You guys are absolutely right, it's really fruitful to think of Lucien as not 'trapped' in language the same way the rest of us are, in that he's free to conceive of his 'broom' as he sees fit. On the other hand, his freedom-from-language (I feel like there should be a polysyllabic German word for this) is entrapping as well, because he can't communicate with the outside world. It's a similar kind of cage to the one Hal finds himself in at the beginning of the book. You're either trapped in language or you're trapped without it -- one of those double-binds again, I guess.

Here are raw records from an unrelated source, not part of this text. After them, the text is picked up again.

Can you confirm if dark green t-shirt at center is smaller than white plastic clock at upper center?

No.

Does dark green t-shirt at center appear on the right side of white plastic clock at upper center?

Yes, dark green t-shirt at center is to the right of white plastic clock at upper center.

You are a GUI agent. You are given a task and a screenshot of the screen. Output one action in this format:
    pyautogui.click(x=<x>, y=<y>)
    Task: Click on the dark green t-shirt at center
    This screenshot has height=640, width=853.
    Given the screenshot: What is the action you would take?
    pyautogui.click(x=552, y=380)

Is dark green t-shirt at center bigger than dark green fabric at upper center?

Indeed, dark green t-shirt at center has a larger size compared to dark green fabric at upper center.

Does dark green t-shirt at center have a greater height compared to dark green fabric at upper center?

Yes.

Re: the Wittgensteinian freedom of Lucien's relationship to his 'broom' ("a weapon, a cleaning tool, a point at entertainment (entertainent) cartridges device, and perhaps also a sort of security blanket," as storm pointed out), the interesting twist on this is that of all the ways Lucien thought of the broom, I suspect he never imagined it as the instrument of his own death. So there's yet another way in which freedom is a double-edged sword (almost literally, in this case). I would cf. this to Steeply and Marathe's conversations on freedom, too.

One last thing -- for a great distillation of Wallace's thoughts on Wittgenstein, check out this 1993 interview with the Review of Contemporary fiction (the page takes forever to load -- just be patient:) The whole thing is well-worth a read but the Wittgenstein stuff is about 3/4ths the way down.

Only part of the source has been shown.